Arquette claimed Weinstein tried to make her touch his erect penis after summoning her to his hotel room in the ‘90s — and when she refused, he blackballed her in Hollywood.
She isn’t the only accuser featured in the documentary. Rowena Chiu — Weinstein’s former assistant who alleged that he tried to rape her at a hotel in the ‘90s — also appears on-camera, no longer silenced by a non-disclosure agreement that was in place.
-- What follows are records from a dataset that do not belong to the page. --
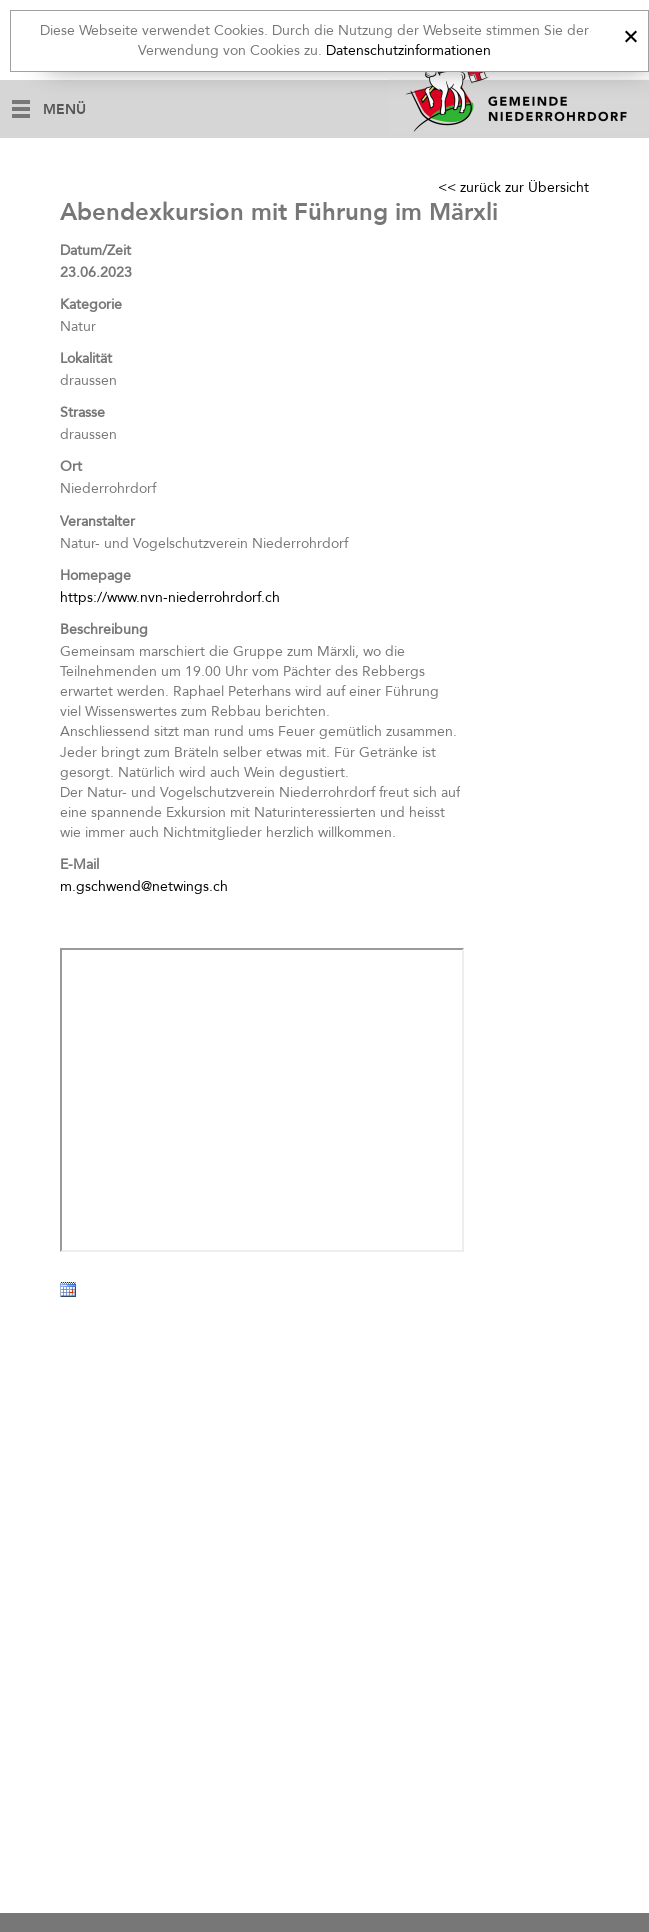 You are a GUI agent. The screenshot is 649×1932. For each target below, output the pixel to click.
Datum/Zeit (95, 250)
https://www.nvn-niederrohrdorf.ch (170, 597)
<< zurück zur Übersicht (513, 187)
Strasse (82, 412)
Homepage (95, 575)
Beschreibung (104, 629)
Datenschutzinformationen (408, 50)
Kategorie (91, 304)
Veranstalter (97, 521)
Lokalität (86, 358)
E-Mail (79, 864)
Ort (71, 466)
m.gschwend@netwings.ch (144, 886)
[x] (630, 33) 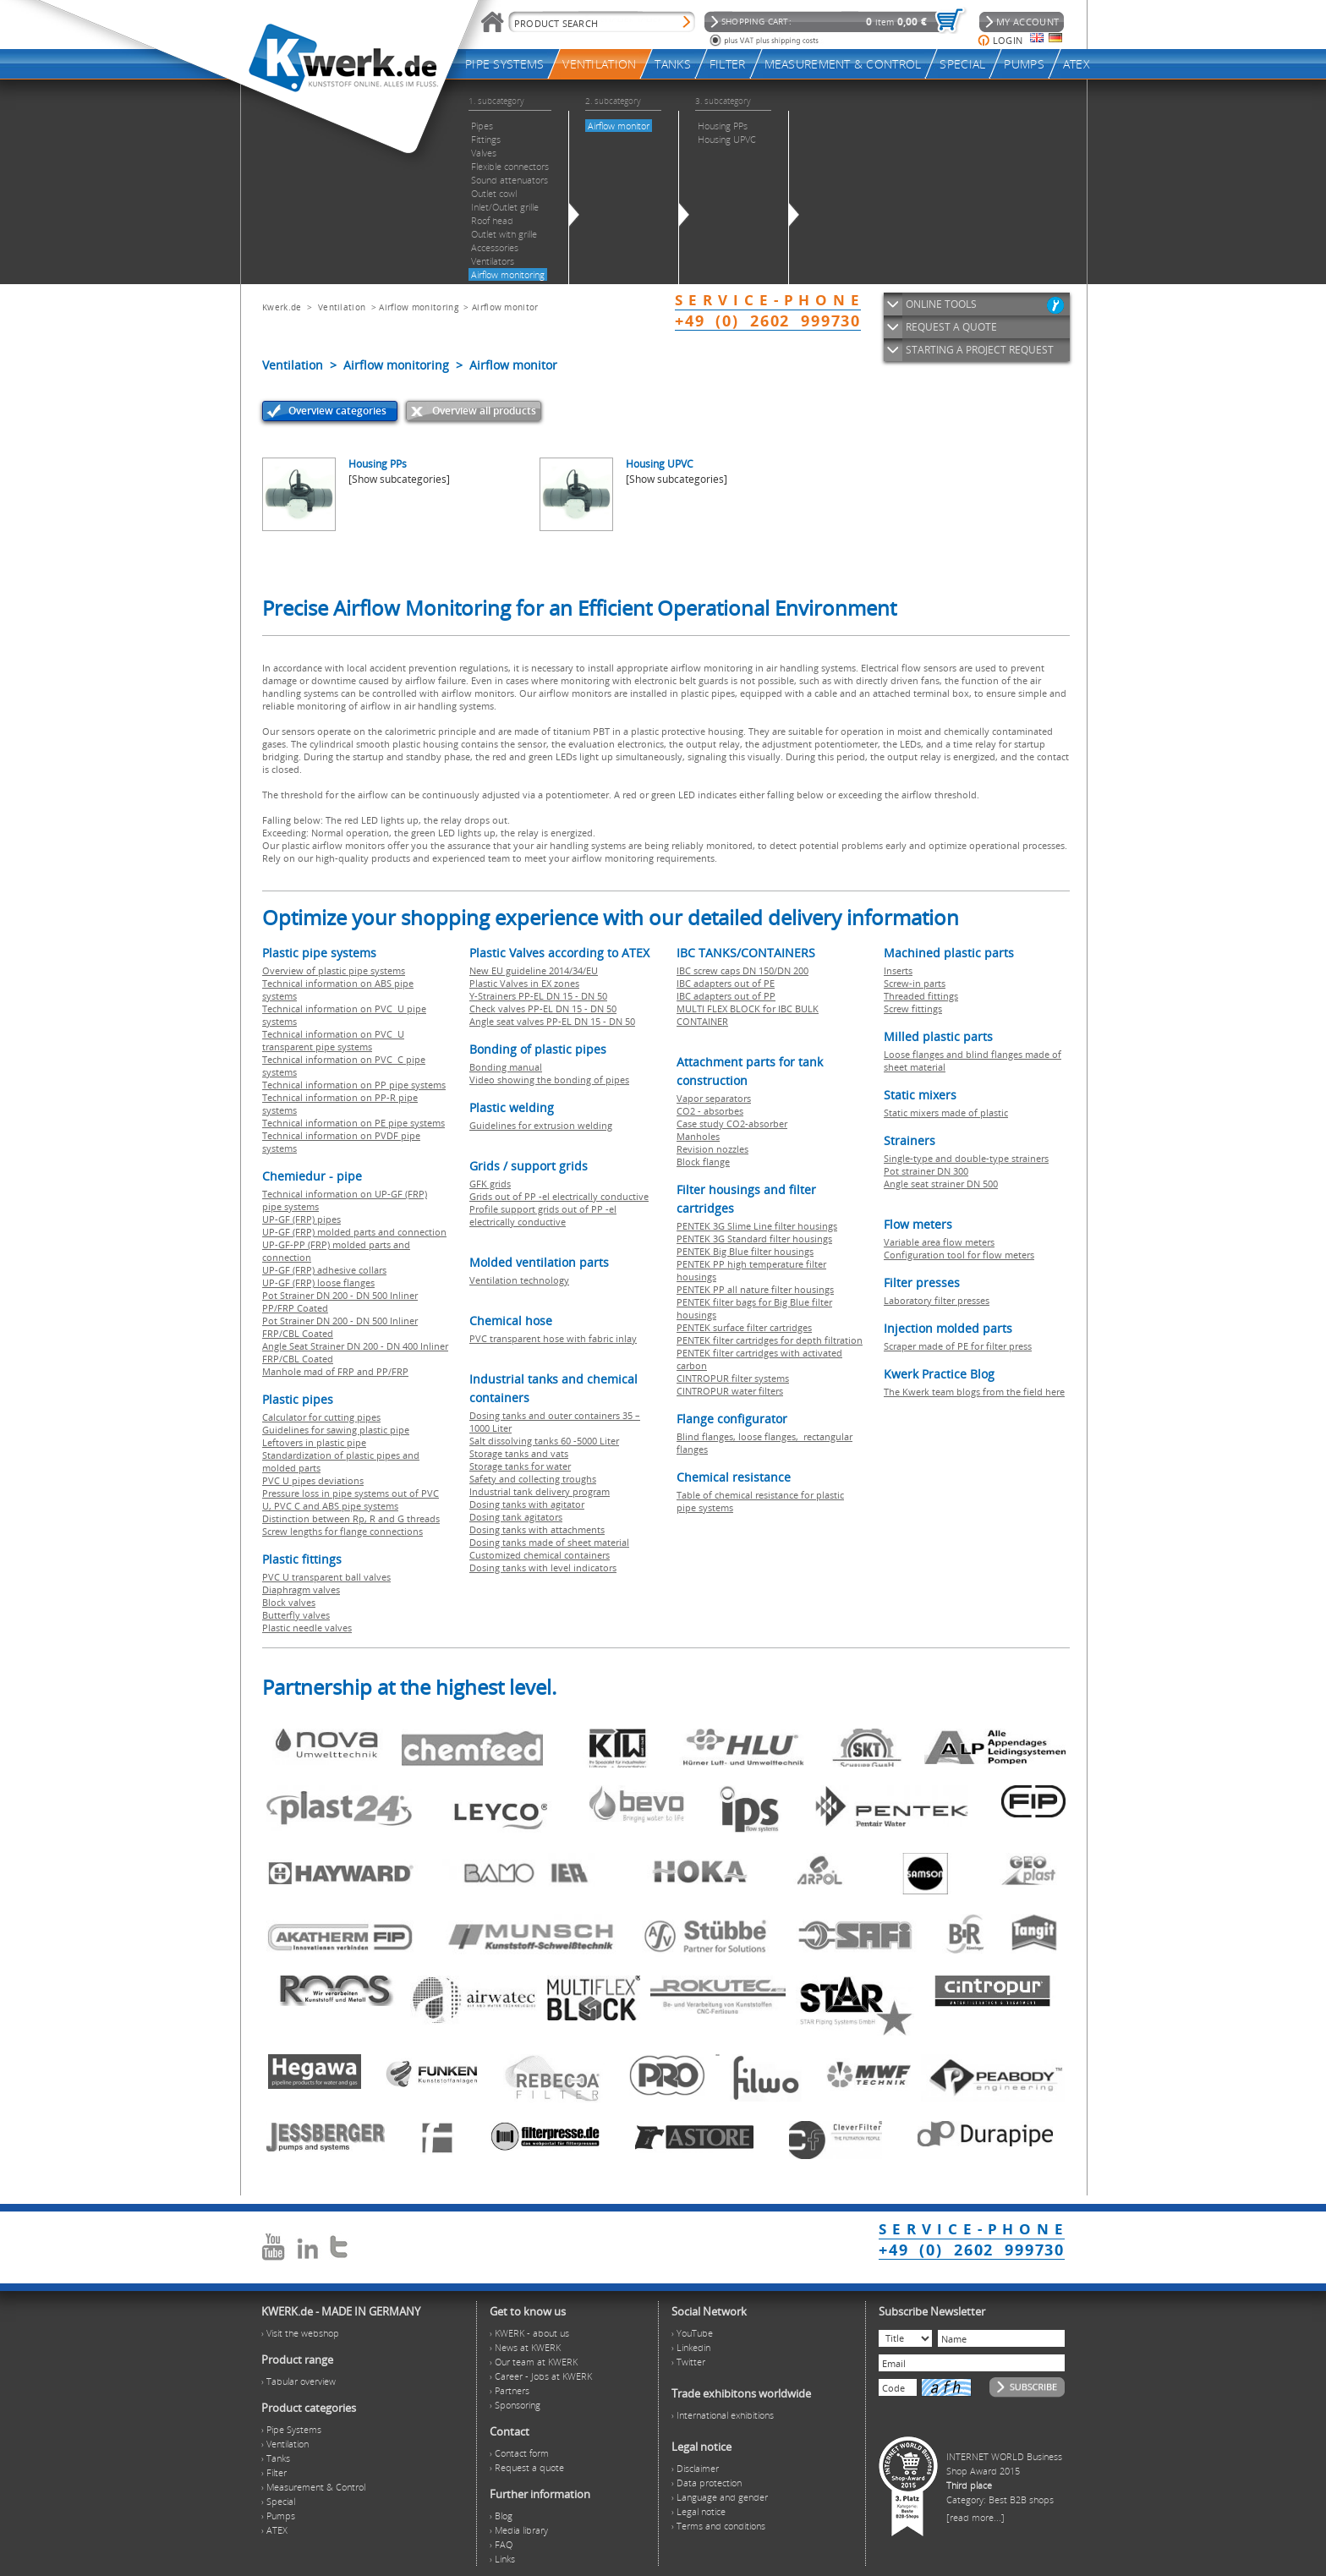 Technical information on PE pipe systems (353, 1122)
Additionally, Tarale Wulff and Katherine Kendall, two aspiring actresses who testified at Weinstein’s recent trial gave interviews in addition to Ambra Gutierrez, who said Weinstein groped her during a business meeting in 2015 and wore a wire to record him for an NYPD investigation.
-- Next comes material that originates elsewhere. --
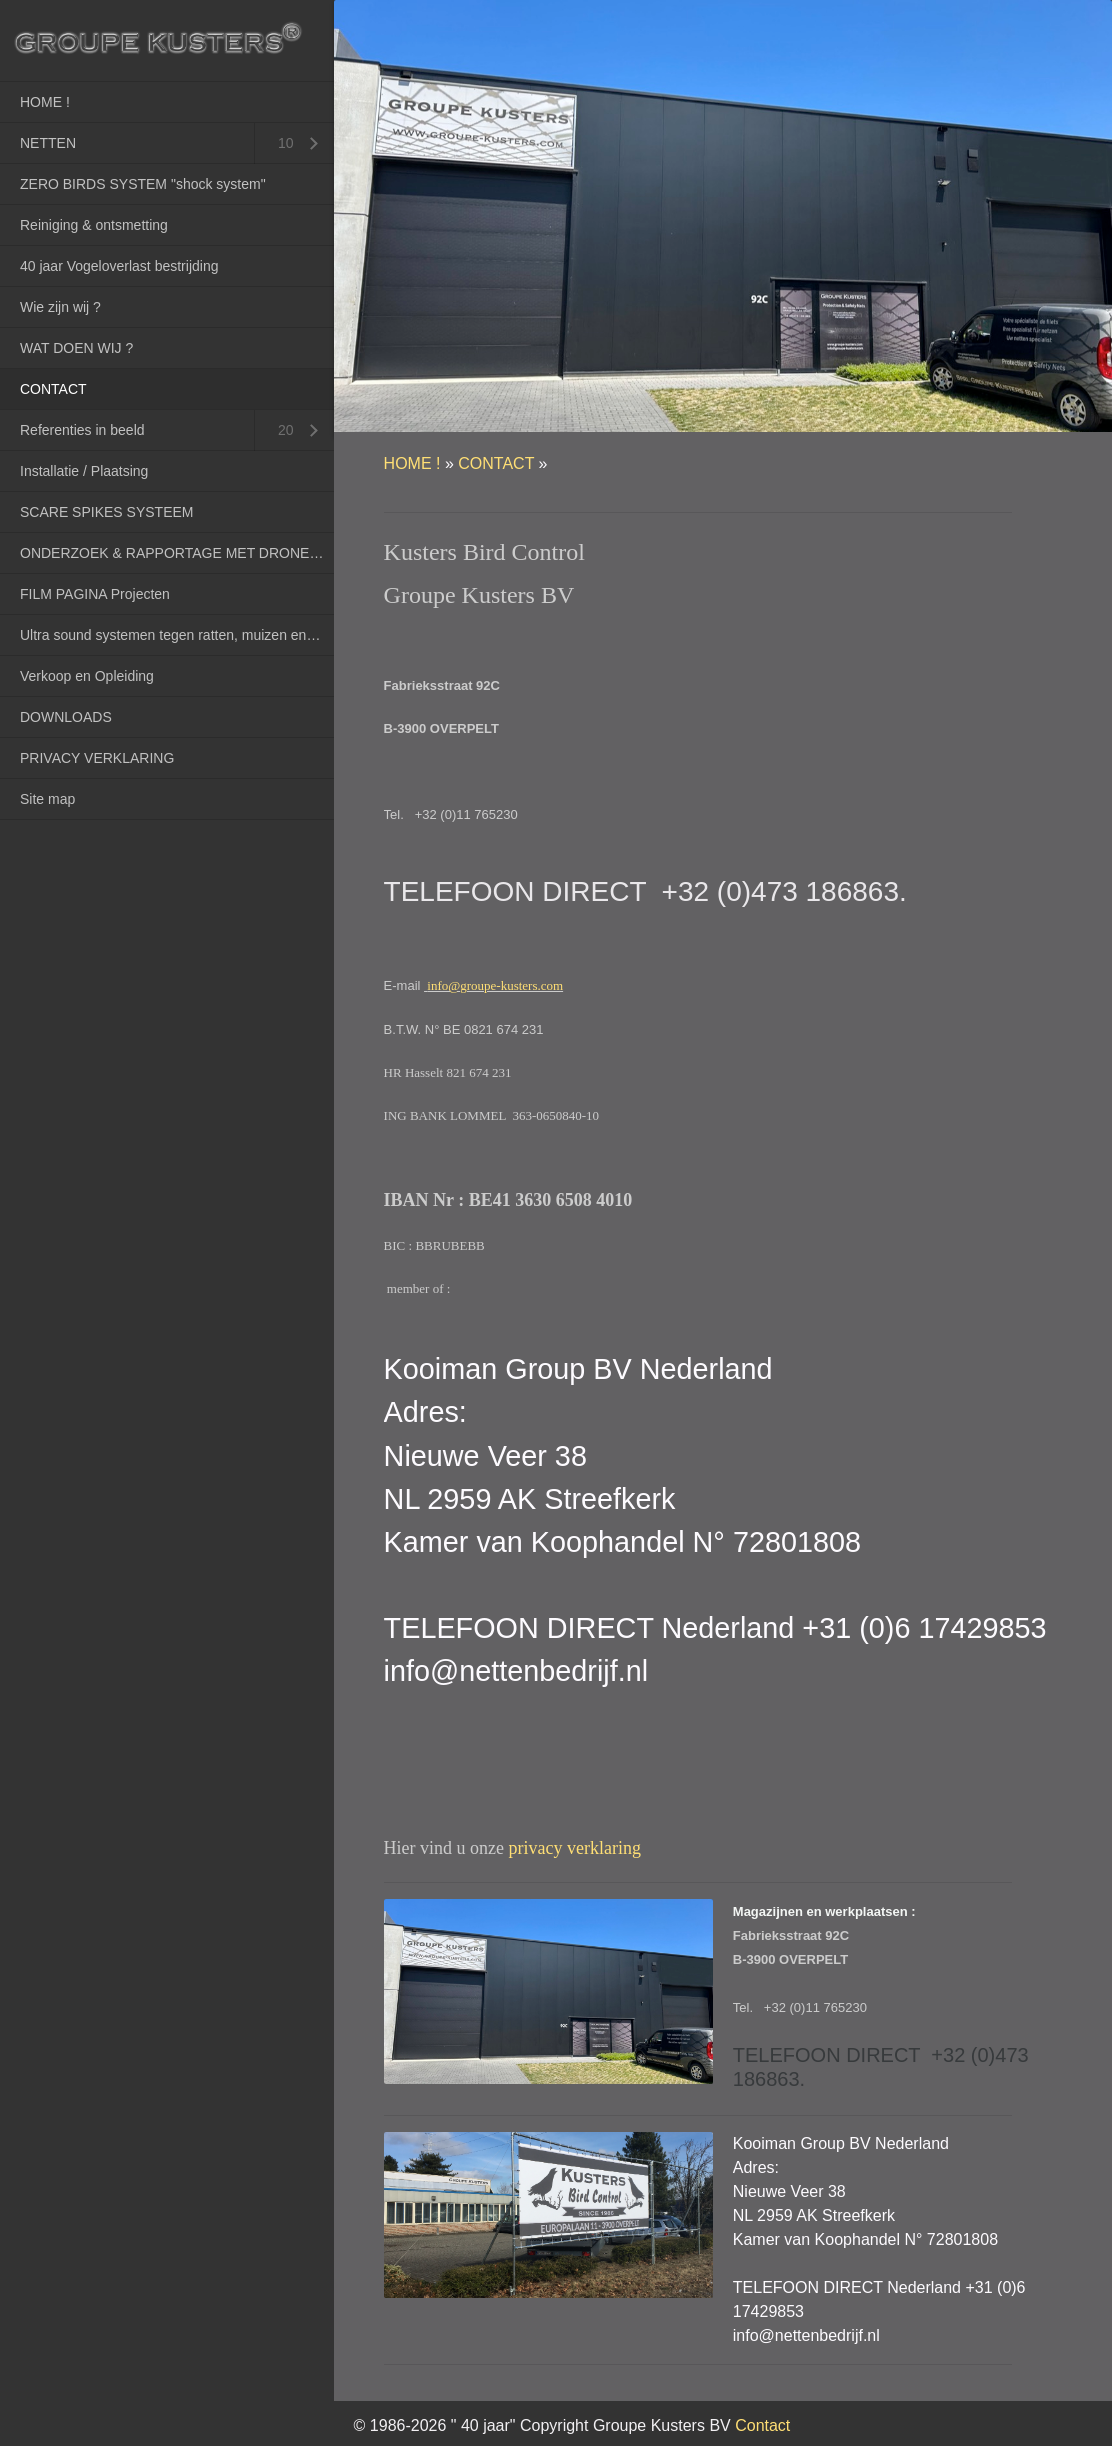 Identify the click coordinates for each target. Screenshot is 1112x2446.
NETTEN (48, 143)
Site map (47, 799)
More than 90 women have accused the former filmmaker of sexual harassment and/or sexual assault. Earlier this year, he was convicted in NYC of forcibly performing oral sex on former Project Runway assistant Mimi Haleyi and raping hairstylist Jessica Mann. Now in prison with a 23-year sentence, he also faces sexual assault charges in California.
For the doc, Freedman gives his first U.S. TV interview, revealing the “hit list” of people Weinstein wanted silenced. The London-based former spy for hire was unrepentant for his role in silencing Weinstein accusers.
“I’m not ashamed of anything I did, no,” Freedman said. “Other people want me to be ashamed of what I did but that’s a very different thing.”
Freedman said he was first approached to do work on Weinstein’s behalf in 2016 when the filmmaker thought his brother, Bob Weinstein, was trying to oust him from The Weinstein Company. His job was to investigate if “there was a plot hatching.” Freedman said he wasn’t initially told of sexual misconduct allegations, but was given a list of men and women who were allegedly smearing Weinstein’s name.
“This list gradually grew and grew to what we’ve got here which is a list of 91 names,” Freedman said. “And when it grows to 91 people, you realize this is a guy with raging paranoia.”
According to the network, the documentary also features interviews with Weinstein’s lawyers.
A spokesperson for Weinstein didn’t immediately have a comment — as Weinstein is incarcerated in Upstate New York — but we will update this story if one is provided.
Harvey Weinstein: ID Breaking Now premieres Sunday, April 12 at 10 p.m. on Investigation Discovery.